Singh's eighth championship this year pushed his money total to $9,455,566 in 26 events, surpassing Woods' $9,188,321 while he was winning nine times in 20 events in 2000. With Singh expecting to play four more times, he could become the first to win $10 million in one year.
"I'm going to try," Singh said.
Singh led from start to finish for his fifth victory in six tournaments, the best such streak since Woods won six in a row to end 1999 and start 2000. Singh has won seven times in his last 16 events. Since 1960, only four players have reached eight wins in a season: Singh, Woods (nine in 2000, eight in 1999), Johnny Miller (eight in 1974) and Arnold Palmer (eight in 1962 and in 1960).
In only three weeks, Singh has ended Woods' five years-plus run as the world's No. 1-ranked golfer and taken away one of Woods' lines in the PGA record book. Maybe that's why Woods pulled out of the 84 Lumber after unexpectedly committing last week -- he didn't want to see Singh knock him out of yet another lead.
Singh had a three-under 69 Sunday, his third round in the 60s in four days, to finish at 15-under 273. Cink, five off the lead when the day started, had five straight birdies from No. 7 through No. 11 to make a move, but a bogey on the par-4 14th dropped him three back. Singh then held on despite a bogey on the par-4 18th.
"I want to win, I want to play well and it's a good habit (to get into)," Singh said. "I had my driver working, my irons working and I made the putts I needed to make."
Again, Singh's exceptional fairway play allowed him to excel on a long course. Of the eight longest courses on the PGA Tour this year, Singh won on four -- including the PGA at Whistling Straits. The mountaintop Mystic Rock course where the 84 Lumber is played was lengthened by about 400 yards to 7,471 yards after J.L. Lewis won last year at 22 under.
Singh is only 146th in driving accuracy despite being 11th in length, but is the best on the tour in greens hit in regulation. No matter where his drives go -- and only about half the time do they land in the fairway -- he's still putting for birdie or par.
And while Woods started winning barely weeks after joining the tour in 1996, the 41-year-old Singh's career keeps getting better the older he gets. Never a winner on the PGA Tour until he was 30, he now has 23 career victories, all in his 30s and 40s -- 12 since last year. His 11 wins since turning 40 is best among active PGA Tour players.
"Look at Jay Haas, he's 50 years old and still competing," Singh said. "I'm only 41. So I've got nine more years to catch him. So I think I will go year by year and see what happens."

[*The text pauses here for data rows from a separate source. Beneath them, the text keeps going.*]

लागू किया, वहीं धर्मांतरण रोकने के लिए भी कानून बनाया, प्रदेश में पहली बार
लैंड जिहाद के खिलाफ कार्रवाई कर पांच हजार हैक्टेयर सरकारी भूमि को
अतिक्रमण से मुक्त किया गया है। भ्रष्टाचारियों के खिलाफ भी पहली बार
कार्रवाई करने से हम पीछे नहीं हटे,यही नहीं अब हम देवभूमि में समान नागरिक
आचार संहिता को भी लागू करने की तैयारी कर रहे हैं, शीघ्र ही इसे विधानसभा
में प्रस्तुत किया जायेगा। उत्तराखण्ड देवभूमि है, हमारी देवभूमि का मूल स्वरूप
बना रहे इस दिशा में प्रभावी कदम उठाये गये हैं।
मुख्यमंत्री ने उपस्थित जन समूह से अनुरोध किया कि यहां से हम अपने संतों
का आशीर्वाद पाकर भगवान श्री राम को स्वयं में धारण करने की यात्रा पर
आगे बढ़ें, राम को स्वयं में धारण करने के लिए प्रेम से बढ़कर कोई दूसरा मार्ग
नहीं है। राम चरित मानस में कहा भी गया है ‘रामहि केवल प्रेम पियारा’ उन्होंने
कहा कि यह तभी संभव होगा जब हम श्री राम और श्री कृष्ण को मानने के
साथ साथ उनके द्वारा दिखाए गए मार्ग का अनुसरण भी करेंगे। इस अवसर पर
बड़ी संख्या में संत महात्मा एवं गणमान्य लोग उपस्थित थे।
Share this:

Still, Singh willingly concedes this: As good as 2004 has been to him, it's not comparable to Woods' 2000 because Woods won the U.S. Open, British Open and PGA. Singh's only major win came at the PGA.

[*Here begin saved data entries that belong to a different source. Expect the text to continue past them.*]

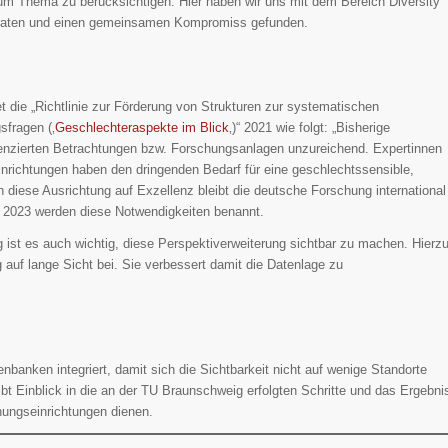
m Thema zu berücksichtigen. Hier haben wir uns mit dem Bereich Diversity
aten und einen gemeinsamen Kompromiss gefunden.
die „Richtlinie zur Förderung von Strukturen zur systematischen
fragen (‚
Geschlechteraspekte im Blick
‚)“ 2021 wie folgt: „Bisherige
renzierten Betrachtungen bzw. Forschungsanlagen unzureichend. Expertinnen
richtungen haben den dringenden Bedarf für eine geschlechtssensible,
ch diese Ausrichtung auf Exzellenz bleibt die deutsche Forschung international
 2023 werden diese Notwendigkeiten benannt.
g ist es auch wichtig, diese Perspektiverweiterung sichtbar zu machen. Hierz
 auf lange Sicht bei. Sie verbessert damit die Datenlage zu
enbanken integriert, damit sich die Sichtbarkeit nicht auf wenige Standorte
gibt Einblick in die an der TU Braunschweig erfolgten Schritte und das Ergebni
ungseinrichtungen dienen.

"Tiger won three majors, so I don't really look at it that way," he said. "I'm just trying to enjoy this. I don't think I can play any better than I am right now." Sunday's championship was Singh's 45th worldwide, starting 20 years ago with the 1984 Malaysian PGA Championship. After passing his latest money milestone, he ranks second all-time in career earnings at $35,310,489.
Singh was coming off victories in the Deutsche Bank Championship and the Canadian Open before sitting out the Ryder Cup -- as a native of Fiji, he was not eligible. He got off to a fast start at the 84 Lumber with a best-of-the-tournament 64 on Thursday.
Singh dropped out of the solo lead only once Sunday, when a bogey at No. 3 briefly dropped him into a three-way tie with DiMarco and Jonathan Byrd. But Singh birdied the par-4 No. 4 to regain the lead and never gave it back, expanding it to four shots at one point with birdies on No. 11 and 13. Singh then held on even after Cink birdied No. 16 and No. 17 during his 7-under 65.
Cink followed an uncharacteristic bad Sunday -- he lost to Paul McGinley 3 and 2 a week ago while going 1-2-1 at the Ryder Cup -- with another good one. The $453,600 he made for finishing second pushed his yearly total to $4,279,670, or about $150,000 behind No. 4 Ernie Els.